» WHAT YOU ARE ASKED TO DO:
Reproduce exactly the lines of the listing from the one containing "ir 5 Medium" to its final line, both included.

» STORED DATA:
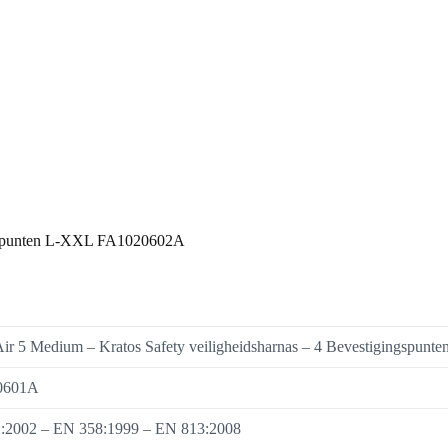
ingspunten L-XXL FA1020602A
ir 5 Medium – Kratos Safety veiligheidsharnas – 4 Bevestigingspunte
0601A
:2002 – EN 358:1999 – EN 813:2008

» ANSWER:
ir 5 Medium – Kratos Safety veiligheidsharnas – 4 Bevestigingspunte
0601A
:2002 – EN 358:1999 – EN 813:2008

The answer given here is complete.